The 4,320 square kilometre slab of ice dubbed A-76 broke off Ronne shelf and is floating in Weddell sea

A giant slab of ice almost four times the size of New York City has sheared off from the frozen edge of Antarctica into the Weddell Sea, becoming the largest iceberg afloat in the world, according to the European Space Agency.

The newly calved berg, designated A-76 by scientists, was spotted in recent satellite images captured by the Copernicus Sentinel-1 mission, the space agency said in a statement posted on its website with a photo of the enormous, oblong ice sheet.

Its surface area spans 4,320 sq km (1,668 sq miles) and it measures 175km (106 miles) long by 25km (15 miles) wide.

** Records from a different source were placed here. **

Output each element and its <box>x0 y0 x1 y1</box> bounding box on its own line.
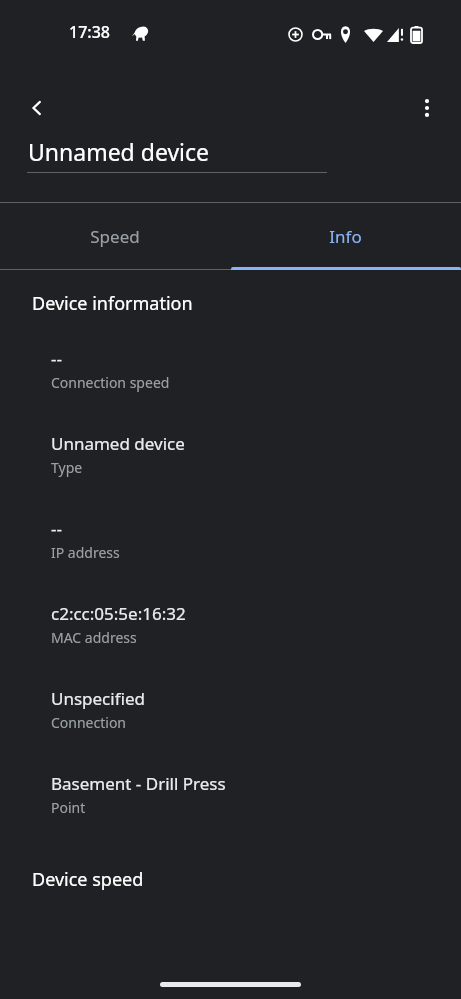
staticText: Connection speed <box>51 373 170 392</box>
button[interactable]: Speed <box>0 203 230 270</box>
staticText: Device speed <box>32 867 144 892</box>
staticText: Info <box>329 225 362 248</box>
staticText: -- <box>51 517 62 540</box>
staticText: 17:38 <box>69 21 110 43</box>
button[interactable]: Unnamed device <box>0 432 461 477</box>
button[interactable]: Basement - Drill Press <box>0 772 461 817</box>
staticText: Connection <box>51 713 127 732</box>
button[interactable]: More options <box>403 84 451 132</box>
staticText: Speed <box>90 225 140 248</box>
button[interactable]: -- <box>0 347 461 392</box>
staticText: Unnamed device <box>51 432 185 455</box>
button[interactable]: Back <box>13 84 61 132</box>
staticText: IP address <box>51 543 120 562</box>
button[interactable]: -- <box>0 517 461 562</box>
button[interactable]: Info <box>230 203 461 270</box>
staticText: c2:cc:05:5e:16:32 <box>51 602 186 625</box>
staticText: Device information <box>32 291 193 316</box>
staticText: -- <box>51 347 62 370</box>
button[interactable]: Unnamed device <box>28 136 210 167</box>
staticText: Type <box>51 458 83 477</box>
staticText: Unspecified <box>51 687 145 710</box>
button[interactable]: c2:cc:05:5e:16:32 <box>0 602 461 647</box>
staticText: Basement - Drill Press <box>51 772 226 795</box>
button[interactable]: Unspecified <box>0 687 461 732</box>
staticText: Point <box>51 798 86 817</box>
staticText: MAC address <box>51 628 137 647</box>
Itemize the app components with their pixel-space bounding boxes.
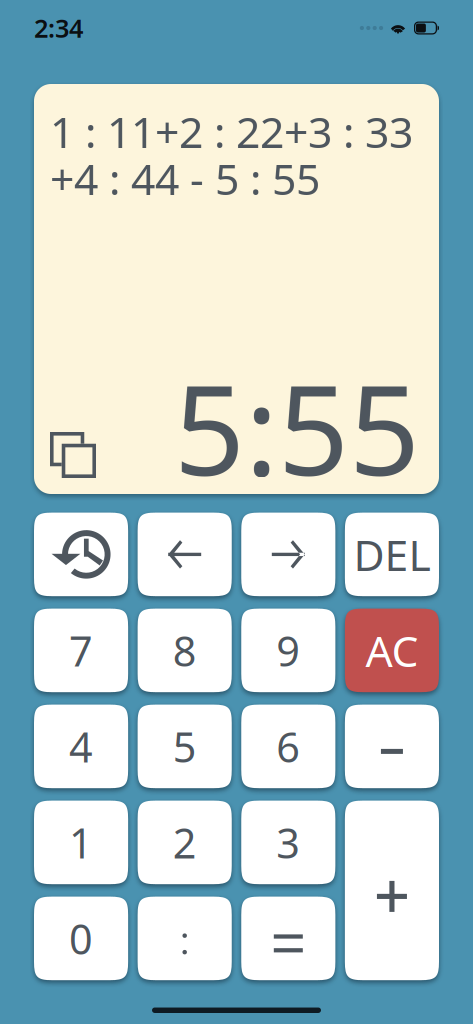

By comparison New York City’s total area of land and water is 1,213 sq km while the Spanish island of Mallorca in the Mediterranean occupies 3,640 sq km.

The enormity of A-76, which broke away from Antarctica’s Ronne ice shelf, ranks as the largest existing iceberg on the planet – surpassing A-23A, which is about 3,380 sq km and is also floating in the Weddell Sea.

Another big Antarctic iceberg that had threatened a penguin-populated island off the southern tip of South America has since lost much of its mass and broken into pieces, scientists said earlier this year.

A-76 was first detected by the British Antarctic Survey and confirmed by the US National Ice Center based in Maryland using imagery from Copernicus Sentinel-1, consisting of two polar-orbiting satellites.

The Ronne ice shelf on the flank of the Antarctic Peninsula is one of the largest of several enormous floating sheets of ice that connect to the continent’s landmass and extend out into the surrounding seas.

Periodic calving off of large chunks of those shelves is part of a natural cycle. But some ice shelves along the Antarctic peninsula have undergone rapid disintegration in recent years, a phenomenon scientists believe may be related to climate change.